Description of Activity
Help the group explore and understand the "death culture" of your congregation by investigating the physical spaces and mementos, funeral and memorial practices and recent history of the congregation with regard to deaths in the community.
- Tour the congregation's cemetery or memorial garden
- Share and discuss orders of service and obituaries associated with recent deaths in the congregational community
- Find out about the individuals commemorated on memorial plaques in your congregation's building
- Read and discuss Unitarian Universalist pamphlets and other materials about death made available by the congregation for members and friends
- Invite an adult from the congregation to talk with the youth about the rituals used to mark a recent death in the congregational community. (The adult need not be a close relative of someone who has recently died, but should be someone who knew and cared about the deceased person.)

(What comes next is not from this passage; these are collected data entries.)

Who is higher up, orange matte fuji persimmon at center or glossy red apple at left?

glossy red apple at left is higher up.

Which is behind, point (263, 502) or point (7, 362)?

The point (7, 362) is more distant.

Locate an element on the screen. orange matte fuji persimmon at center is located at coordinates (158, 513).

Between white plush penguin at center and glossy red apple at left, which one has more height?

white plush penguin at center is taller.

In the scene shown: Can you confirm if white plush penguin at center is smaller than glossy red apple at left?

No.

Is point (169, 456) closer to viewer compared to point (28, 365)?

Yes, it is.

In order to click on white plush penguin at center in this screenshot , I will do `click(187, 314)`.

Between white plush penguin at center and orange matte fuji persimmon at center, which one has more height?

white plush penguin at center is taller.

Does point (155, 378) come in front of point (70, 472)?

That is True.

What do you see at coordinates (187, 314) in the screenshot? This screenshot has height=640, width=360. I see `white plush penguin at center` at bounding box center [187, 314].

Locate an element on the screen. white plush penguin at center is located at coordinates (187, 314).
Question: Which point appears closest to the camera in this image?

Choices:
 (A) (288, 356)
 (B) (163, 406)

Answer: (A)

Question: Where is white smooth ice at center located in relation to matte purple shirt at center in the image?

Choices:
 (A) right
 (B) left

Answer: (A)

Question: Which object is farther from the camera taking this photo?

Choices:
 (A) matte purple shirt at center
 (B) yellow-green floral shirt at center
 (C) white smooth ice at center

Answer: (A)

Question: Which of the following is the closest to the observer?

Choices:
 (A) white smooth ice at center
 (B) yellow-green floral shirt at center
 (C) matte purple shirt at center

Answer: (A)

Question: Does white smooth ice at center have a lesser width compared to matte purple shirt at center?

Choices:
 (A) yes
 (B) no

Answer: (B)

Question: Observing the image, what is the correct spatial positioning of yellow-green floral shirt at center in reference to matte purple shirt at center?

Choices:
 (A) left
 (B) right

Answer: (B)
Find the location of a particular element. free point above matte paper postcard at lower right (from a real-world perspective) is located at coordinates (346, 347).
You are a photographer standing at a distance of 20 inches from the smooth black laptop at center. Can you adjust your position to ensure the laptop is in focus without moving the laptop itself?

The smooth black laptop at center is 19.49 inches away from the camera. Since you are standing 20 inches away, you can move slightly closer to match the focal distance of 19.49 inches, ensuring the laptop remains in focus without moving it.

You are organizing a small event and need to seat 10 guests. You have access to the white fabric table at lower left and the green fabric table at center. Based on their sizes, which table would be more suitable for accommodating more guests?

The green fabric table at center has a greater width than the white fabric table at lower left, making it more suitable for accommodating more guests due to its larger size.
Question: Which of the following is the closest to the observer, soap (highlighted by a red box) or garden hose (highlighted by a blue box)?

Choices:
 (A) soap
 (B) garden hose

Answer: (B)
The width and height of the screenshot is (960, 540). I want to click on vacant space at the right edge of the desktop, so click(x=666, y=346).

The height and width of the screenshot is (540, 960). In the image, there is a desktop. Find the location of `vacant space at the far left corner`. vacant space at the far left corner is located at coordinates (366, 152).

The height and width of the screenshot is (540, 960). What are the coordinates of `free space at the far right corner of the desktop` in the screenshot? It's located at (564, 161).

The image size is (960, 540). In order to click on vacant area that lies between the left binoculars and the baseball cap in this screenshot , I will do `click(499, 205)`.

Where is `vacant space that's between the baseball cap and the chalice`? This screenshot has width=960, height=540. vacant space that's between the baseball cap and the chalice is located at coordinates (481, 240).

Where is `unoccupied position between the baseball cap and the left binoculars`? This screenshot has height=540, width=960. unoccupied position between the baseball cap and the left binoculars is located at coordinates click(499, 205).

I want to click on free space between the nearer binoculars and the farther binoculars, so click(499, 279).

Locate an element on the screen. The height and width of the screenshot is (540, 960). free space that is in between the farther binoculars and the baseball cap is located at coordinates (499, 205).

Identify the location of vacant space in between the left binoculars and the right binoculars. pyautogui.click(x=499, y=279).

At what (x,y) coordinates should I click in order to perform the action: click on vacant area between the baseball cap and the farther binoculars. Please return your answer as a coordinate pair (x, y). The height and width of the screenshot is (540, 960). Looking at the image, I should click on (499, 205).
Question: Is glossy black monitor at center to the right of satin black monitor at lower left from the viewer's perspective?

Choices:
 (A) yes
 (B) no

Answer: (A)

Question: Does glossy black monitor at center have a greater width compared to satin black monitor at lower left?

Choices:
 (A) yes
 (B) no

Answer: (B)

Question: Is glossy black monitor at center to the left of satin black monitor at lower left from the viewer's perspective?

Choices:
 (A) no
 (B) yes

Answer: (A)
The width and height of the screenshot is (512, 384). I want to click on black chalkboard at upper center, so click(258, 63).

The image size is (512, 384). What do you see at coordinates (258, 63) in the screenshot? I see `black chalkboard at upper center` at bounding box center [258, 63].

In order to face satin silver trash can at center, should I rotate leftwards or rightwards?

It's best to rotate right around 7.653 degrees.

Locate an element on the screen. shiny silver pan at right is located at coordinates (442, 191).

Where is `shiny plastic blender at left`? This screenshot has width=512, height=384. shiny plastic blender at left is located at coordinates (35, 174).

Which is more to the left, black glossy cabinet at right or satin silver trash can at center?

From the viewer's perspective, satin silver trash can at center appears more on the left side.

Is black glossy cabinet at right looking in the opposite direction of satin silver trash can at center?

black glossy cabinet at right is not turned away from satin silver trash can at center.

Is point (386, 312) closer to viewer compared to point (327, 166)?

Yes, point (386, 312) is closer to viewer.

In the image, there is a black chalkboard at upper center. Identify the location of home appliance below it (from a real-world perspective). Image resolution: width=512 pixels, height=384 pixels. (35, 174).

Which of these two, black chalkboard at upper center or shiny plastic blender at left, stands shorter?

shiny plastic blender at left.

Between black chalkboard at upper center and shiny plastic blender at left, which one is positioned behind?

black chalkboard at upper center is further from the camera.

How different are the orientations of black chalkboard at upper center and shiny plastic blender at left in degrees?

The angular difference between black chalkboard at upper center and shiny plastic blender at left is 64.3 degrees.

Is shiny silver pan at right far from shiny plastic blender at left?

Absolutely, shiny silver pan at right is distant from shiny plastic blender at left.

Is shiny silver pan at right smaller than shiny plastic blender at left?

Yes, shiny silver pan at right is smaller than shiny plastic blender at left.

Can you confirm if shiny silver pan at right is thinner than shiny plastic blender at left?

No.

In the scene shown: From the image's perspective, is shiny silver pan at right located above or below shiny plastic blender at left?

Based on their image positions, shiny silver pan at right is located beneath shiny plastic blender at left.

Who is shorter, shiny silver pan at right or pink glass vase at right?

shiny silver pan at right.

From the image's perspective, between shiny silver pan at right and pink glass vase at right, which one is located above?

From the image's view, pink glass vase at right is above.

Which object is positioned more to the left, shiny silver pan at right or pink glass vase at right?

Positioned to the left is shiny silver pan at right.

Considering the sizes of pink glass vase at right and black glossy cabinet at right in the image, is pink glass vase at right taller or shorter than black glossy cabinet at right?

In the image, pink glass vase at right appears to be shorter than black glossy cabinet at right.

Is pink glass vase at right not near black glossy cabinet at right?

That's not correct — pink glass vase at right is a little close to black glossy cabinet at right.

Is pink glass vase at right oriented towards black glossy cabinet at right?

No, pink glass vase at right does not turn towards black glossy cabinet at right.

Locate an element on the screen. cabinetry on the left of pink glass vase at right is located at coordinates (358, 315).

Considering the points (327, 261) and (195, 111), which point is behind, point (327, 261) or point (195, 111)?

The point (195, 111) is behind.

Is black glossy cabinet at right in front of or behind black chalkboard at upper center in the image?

It is of course important for leaders conducting this activity to be very sensitive to participant experiences with death, especially recent ones.
Youth might benefit from hearing about the differences between traditional funeral services and the memorial services more typically held in UU congregations. Traditional funerals are often designed around traditional rituals of the dead person's religion, such as readings from Christian or Jewish scripture or performances of special music. The body of the deceased may be present in a casket. The casket might be open or closed. Memorial services typically focus on the life of the person who has died. Family members and friends may speak. Readings and music can be just about anything that was meaningful to the deceased and remains meaningful to survivors. Laughter is less likely to be heard at a funeral than at a memorial service, where people often tell stories about the dead person in order to celebrate their life.
If you want a minister, a hospice nurse, a doctor, or another congregational member familiar with death to join the group, choose someone with experience and comfort working with sixth graders. When you introduce the guest, tell the youth that you have invited them because they encounter death regularly in their work and are here to give participants a chance to ask any questions they may have about death.